## [Work order]
Report every line of the material that contains the string "Google".

## [Entries supplied]
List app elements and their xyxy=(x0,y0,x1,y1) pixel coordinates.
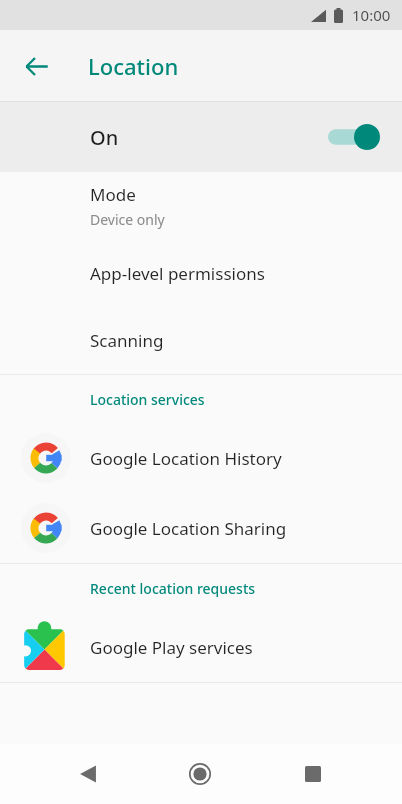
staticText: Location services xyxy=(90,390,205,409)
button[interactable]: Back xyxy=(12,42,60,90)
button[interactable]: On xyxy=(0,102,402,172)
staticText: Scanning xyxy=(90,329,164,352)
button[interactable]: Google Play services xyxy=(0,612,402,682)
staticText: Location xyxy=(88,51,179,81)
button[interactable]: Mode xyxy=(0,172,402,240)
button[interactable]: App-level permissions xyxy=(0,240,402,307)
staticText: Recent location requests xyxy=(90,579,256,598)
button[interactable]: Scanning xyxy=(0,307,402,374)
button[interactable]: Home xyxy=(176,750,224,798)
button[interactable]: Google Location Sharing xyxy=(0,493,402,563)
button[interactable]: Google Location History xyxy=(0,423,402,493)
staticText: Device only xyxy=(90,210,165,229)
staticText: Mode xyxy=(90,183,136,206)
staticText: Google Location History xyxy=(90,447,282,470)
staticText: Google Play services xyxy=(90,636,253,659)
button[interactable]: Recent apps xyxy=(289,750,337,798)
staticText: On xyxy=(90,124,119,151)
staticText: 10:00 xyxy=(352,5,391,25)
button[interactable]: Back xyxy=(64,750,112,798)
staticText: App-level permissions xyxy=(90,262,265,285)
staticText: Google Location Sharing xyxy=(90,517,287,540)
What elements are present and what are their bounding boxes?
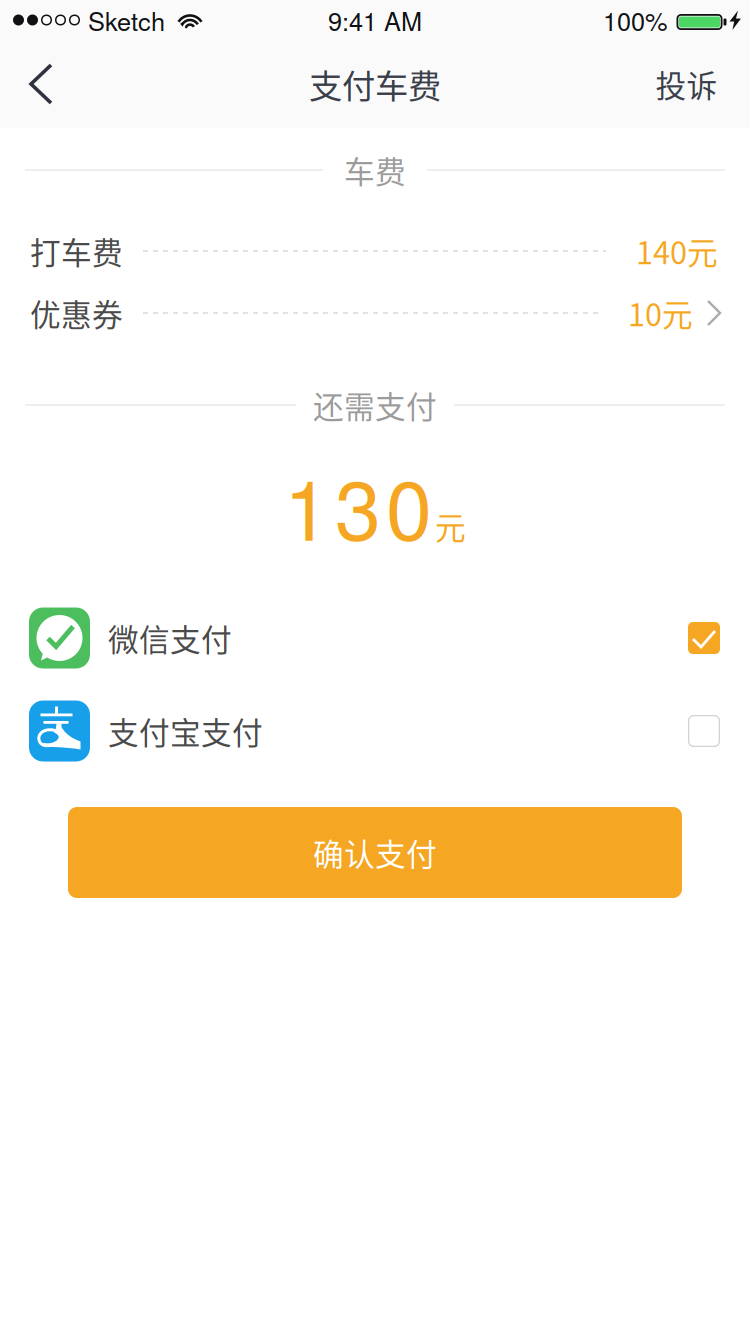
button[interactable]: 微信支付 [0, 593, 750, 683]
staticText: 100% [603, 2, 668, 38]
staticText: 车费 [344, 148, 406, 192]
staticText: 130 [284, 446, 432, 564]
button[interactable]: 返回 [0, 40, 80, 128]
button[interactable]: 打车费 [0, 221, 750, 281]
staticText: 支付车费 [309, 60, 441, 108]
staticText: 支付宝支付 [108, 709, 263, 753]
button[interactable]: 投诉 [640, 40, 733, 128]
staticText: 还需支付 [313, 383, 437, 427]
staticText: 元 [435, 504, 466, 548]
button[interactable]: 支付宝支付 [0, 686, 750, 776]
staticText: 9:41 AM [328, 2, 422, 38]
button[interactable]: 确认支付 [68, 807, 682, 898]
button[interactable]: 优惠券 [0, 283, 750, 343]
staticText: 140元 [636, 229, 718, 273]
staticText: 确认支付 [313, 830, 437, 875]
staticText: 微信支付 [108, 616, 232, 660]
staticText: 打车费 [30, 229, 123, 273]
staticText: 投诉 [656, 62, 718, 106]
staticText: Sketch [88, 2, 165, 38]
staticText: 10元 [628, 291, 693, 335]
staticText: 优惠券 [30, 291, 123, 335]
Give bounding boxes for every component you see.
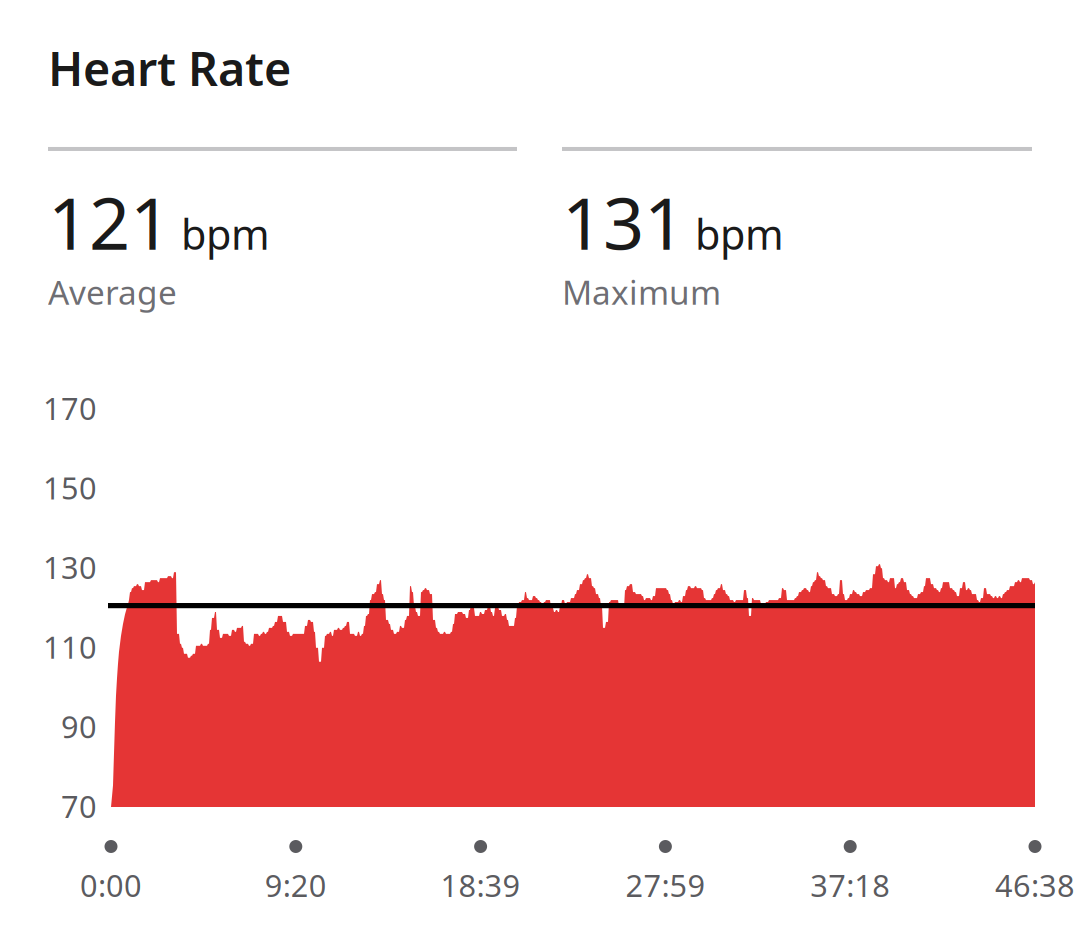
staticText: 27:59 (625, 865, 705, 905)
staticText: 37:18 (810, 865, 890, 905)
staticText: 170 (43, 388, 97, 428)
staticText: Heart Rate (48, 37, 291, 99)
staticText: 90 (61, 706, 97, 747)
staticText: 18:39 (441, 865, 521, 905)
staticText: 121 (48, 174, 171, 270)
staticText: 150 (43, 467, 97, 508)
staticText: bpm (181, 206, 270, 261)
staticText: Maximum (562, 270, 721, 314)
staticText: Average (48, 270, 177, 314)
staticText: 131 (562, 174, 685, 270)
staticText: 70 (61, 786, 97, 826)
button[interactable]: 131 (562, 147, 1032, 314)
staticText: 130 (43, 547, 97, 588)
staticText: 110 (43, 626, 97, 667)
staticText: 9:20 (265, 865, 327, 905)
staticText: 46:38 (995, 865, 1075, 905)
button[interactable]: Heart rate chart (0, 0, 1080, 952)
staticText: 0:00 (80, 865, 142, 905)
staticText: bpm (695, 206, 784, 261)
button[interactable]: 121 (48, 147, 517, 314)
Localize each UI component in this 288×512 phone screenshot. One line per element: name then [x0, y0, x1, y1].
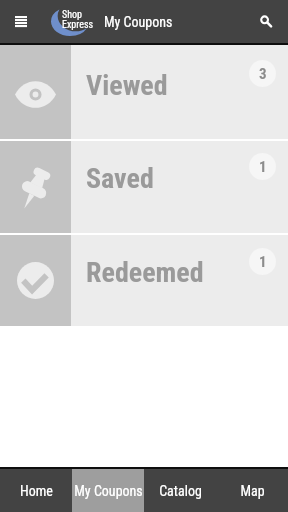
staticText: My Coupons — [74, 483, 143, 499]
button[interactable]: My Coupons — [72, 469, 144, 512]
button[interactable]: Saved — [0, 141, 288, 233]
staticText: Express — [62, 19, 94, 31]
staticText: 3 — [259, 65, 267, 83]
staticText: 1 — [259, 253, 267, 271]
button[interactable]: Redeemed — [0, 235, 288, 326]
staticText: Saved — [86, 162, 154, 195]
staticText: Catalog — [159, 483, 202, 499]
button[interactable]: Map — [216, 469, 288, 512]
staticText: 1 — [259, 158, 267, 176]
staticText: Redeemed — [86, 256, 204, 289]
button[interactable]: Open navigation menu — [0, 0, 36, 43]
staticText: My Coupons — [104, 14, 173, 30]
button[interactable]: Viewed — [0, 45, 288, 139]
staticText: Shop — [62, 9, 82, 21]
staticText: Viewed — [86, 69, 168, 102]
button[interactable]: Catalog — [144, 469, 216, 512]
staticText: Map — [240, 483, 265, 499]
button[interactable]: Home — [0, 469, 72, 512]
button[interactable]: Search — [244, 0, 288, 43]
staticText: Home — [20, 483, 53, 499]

## [Reply]
button[interactable]: Google Play services xyxy=(0,612,402,682)
button[interactable]: Google Location Sharing xyxy=(0,493,402,563)
button[interactable]: Google Location History xyxy=(0,423,402,493)
staticText: Google Location History xyxy=(90,447,282,470)
staticText: Google Play services xyxy=(90,636,253,659)
staticText: Google Location Sharing xyxy=(90,517,287,540)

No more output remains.